Source information section start

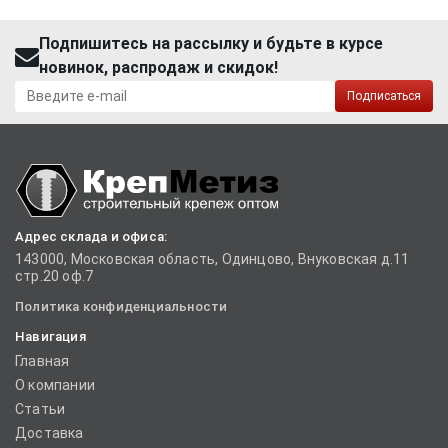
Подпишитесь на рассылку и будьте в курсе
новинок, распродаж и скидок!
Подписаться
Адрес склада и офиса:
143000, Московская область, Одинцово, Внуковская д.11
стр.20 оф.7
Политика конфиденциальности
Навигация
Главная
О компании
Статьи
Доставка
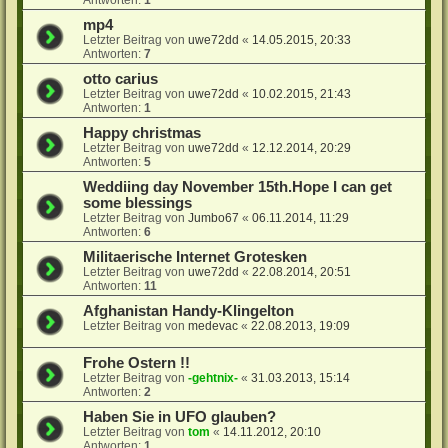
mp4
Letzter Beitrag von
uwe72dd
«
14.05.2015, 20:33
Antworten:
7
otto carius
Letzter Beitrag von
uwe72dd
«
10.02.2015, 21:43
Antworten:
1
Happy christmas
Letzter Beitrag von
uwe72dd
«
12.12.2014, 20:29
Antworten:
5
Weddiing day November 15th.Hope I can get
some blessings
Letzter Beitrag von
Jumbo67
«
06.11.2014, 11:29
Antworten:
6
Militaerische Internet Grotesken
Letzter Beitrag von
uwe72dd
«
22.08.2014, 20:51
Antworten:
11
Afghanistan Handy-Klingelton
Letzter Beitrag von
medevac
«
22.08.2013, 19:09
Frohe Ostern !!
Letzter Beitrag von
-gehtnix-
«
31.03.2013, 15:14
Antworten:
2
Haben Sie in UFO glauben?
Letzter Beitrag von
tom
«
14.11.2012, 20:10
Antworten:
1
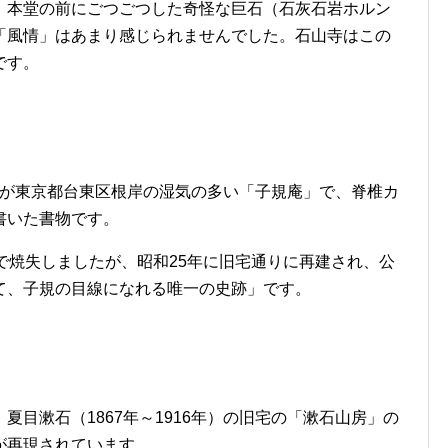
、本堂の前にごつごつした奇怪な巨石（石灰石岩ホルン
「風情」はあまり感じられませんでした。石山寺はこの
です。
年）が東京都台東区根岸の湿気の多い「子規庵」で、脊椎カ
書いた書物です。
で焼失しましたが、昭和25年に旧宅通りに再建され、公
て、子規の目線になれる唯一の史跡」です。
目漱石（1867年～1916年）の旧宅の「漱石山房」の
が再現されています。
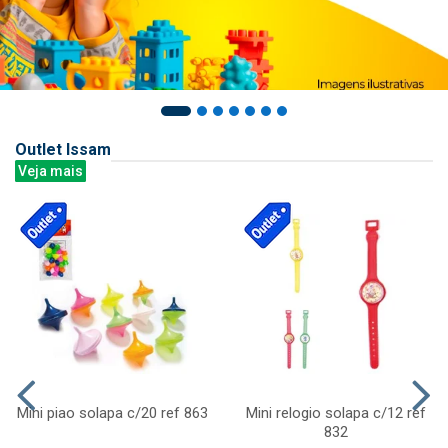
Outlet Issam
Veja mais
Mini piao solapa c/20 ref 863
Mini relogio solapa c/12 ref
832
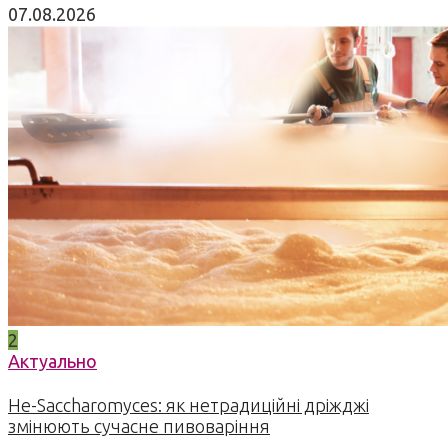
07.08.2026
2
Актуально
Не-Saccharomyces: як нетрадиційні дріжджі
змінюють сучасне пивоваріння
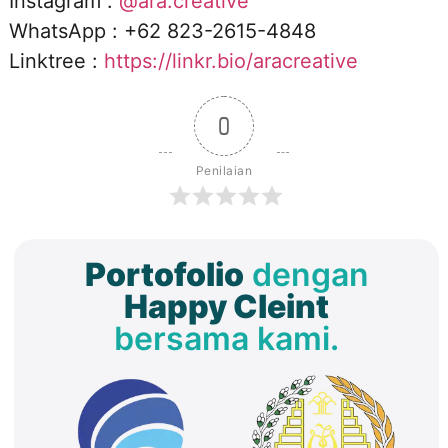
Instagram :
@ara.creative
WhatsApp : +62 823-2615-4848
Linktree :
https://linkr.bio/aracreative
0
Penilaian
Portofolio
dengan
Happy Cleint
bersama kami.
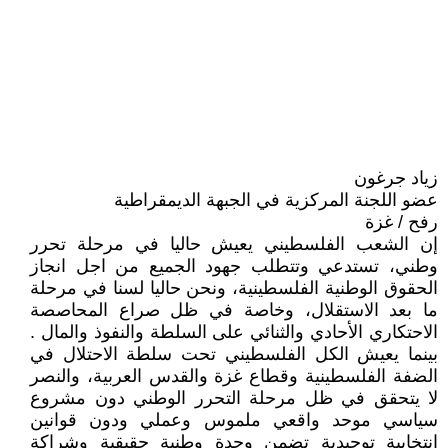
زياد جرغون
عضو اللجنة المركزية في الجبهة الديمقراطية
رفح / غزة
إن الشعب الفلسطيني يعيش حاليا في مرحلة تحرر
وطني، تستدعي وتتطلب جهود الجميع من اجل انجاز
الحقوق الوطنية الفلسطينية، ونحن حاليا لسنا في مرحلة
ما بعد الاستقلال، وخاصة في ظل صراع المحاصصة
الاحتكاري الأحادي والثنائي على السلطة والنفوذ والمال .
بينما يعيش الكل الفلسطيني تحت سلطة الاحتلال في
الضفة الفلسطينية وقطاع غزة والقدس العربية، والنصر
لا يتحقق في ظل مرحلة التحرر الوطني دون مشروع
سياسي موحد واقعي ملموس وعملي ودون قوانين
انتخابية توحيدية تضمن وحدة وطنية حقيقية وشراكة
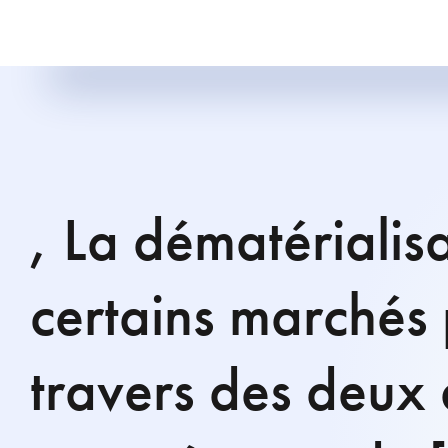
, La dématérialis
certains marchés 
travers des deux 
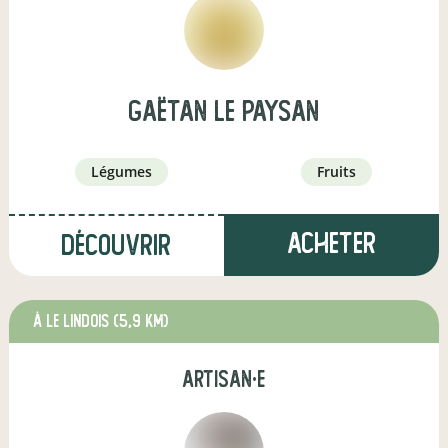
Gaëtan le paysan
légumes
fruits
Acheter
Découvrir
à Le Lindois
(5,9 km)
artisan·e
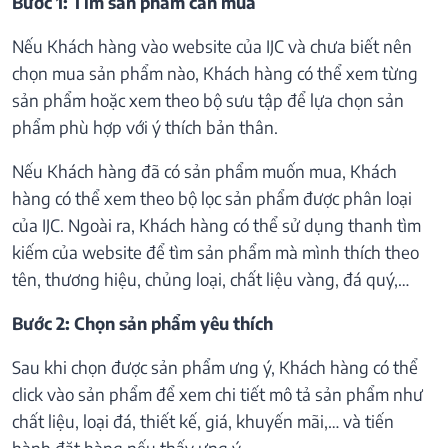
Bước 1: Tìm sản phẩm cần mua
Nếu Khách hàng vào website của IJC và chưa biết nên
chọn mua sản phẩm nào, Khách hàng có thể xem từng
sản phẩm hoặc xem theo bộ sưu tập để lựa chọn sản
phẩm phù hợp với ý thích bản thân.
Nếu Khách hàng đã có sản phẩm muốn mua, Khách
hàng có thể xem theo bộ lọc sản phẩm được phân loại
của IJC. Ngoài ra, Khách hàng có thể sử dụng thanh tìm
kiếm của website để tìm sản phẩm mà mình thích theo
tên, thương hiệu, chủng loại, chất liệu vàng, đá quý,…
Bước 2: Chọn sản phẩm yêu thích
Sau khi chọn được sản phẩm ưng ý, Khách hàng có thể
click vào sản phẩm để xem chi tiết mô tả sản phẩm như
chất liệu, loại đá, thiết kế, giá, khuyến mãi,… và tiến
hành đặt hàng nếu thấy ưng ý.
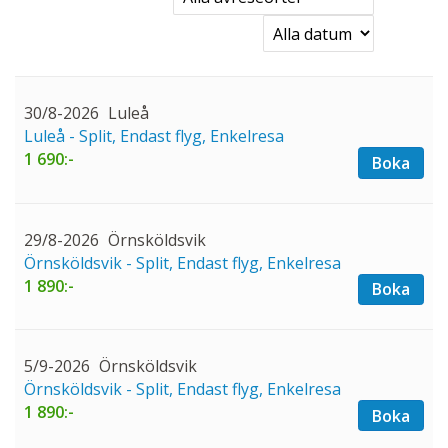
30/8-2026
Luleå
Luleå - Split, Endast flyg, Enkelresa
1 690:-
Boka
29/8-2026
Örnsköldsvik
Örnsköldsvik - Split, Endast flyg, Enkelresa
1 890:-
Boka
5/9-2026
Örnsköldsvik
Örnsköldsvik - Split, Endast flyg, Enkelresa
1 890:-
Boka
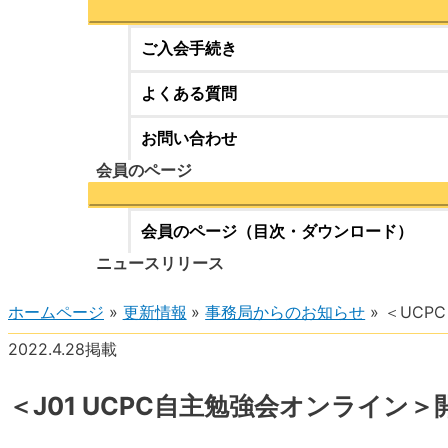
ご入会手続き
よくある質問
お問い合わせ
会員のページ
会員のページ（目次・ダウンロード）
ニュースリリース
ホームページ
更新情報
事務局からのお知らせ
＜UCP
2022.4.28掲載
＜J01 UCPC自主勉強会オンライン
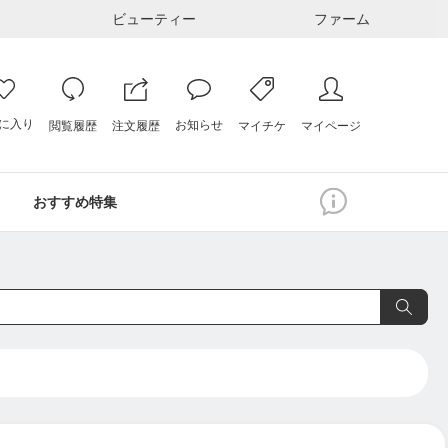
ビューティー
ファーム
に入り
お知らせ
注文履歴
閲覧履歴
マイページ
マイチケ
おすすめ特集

Source information section end
Source information section start

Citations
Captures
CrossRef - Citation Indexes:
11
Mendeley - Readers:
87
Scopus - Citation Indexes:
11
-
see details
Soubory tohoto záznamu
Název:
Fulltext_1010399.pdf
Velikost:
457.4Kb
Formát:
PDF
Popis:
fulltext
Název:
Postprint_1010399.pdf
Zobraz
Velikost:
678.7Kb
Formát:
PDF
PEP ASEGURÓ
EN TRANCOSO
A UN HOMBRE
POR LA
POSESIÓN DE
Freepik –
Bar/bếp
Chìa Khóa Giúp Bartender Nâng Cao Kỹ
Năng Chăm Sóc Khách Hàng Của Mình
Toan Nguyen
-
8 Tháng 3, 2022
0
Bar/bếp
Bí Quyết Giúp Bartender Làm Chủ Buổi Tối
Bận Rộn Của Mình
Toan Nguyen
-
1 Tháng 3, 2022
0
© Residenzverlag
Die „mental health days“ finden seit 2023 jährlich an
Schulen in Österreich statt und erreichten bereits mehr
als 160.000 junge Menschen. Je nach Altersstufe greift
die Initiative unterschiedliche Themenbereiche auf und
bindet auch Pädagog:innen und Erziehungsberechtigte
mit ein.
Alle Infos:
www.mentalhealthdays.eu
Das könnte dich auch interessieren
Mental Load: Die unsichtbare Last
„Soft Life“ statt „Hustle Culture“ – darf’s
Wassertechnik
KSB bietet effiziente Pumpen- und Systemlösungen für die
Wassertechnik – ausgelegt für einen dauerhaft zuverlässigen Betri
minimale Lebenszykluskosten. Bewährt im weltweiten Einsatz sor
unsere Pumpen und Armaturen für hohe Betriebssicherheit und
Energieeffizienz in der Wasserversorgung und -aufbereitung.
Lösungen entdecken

Source information section end
Source information section start

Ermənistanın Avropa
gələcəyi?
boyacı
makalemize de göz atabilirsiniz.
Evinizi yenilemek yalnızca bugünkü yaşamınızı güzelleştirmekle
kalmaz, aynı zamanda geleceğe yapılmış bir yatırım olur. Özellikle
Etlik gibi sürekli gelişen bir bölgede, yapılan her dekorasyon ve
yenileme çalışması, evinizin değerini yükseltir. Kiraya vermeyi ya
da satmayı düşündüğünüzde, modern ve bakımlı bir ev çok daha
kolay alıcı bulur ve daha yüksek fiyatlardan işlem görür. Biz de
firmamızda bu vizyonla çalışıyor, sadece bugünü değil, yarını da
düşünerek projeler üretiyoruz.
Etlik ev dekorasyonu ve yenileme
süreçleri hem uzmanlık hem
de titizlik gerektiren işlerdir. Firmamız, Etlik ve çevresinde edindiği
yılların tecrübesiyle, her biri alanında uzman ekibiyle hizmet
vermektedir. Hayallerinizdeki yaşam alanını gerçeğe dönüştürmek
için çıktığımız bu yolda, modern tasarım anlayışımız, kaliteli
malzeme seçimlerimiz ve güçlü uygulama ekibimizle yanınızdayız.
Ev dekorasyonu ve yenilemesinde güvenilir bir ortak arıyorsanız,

Source information section end

Exercise directions: Among the lines above, which ones hold the string "dekorasyonu"? Show them.

Output:
Etlik ev dekorasyonu ve yenileme
Ev dekorasyonu ve yenilemesinde güvenilir bir ortak arıyorsanız,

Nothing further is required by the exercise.